Page images and extracted text:
•••
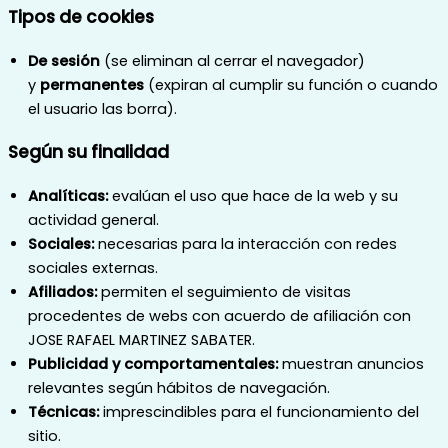
Tipos de cookies
De sesión
(se eliminan al cerrar el navegador)
y
permanentes
(expiran al cumplir su función o cuando
el usuario las borra).
Según su finalidad
Analíticas:
evalúan el uso que hace de la web y su
actividad general.
Sociales:
necesarias para la interacción con redes
sociales externas.
Afiliados:
permiten el seguimiento de visitas
procedentes de webs con acuerdo de afiliación con
JOSE RAFAEL MARTINEZ SABATER.
Publicidad y comportamentales:
muestran anuncios
relevantes según hábitos de navegación.
Técnicas:
imprescindibles para el funcionamiento del
sitio.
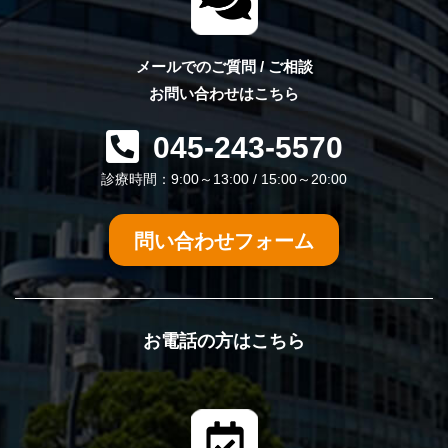
メールでのご質問 / ご相談
お問い合わせはこちら
045-243-5570
診療時間：9:00～13:00 / 15:00～20:00
問い合わせフォーム
お電話の方はこちら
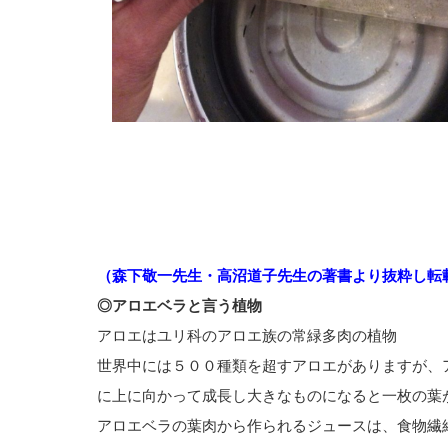
（森下敬一先生・高沼道子先生の著書より抜粋し転
◎アロエベラと言う植物
アロエはユリ科のアロエ族の常緑多肉の植物
世界中には５００種類を超すアロエがありますが、
に上に向かって成長し大きなものになると一枚の葉
アロエベラの葉肉から作られるジュースは、食物繊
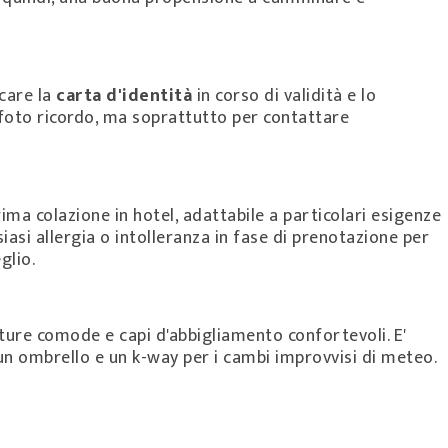
care la
carta d'identità
in corso di validità e lo
oto ricordo, ma soprattutto per contattare
rima colazione in hotel, adattabile a particolari esigenze
iasi allergia o intolleranza in fase di prenotazione per
glio.
ure comode e capi d'abbigliamento confortevoli. E'
un ombrello e un k-way per i cambi improvvisi di meteo.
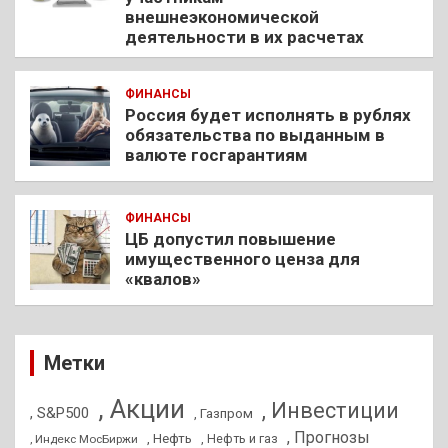
внешнеэкономической
деятельности в их расчетах
ФИНАНСЫ
Россия будет исполнять в рублях
обязательства по выданным в
валюте госгарантиям
ФИНАНСЫ
ЦБ допустил повышение
имущественного ценза для
«квалов»
Метки
, Акции
, Инвестиции
, S&P500
, Газпром
, Прогнозы
, Нефть
, Нефть и газ
, Индекс МосБиржи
•••
## Your assignment
Look through the records and gather each line with the word "para".

## Output of the exercise
necesarias para la interacción con redes
imprescindibles para el funcionamiento del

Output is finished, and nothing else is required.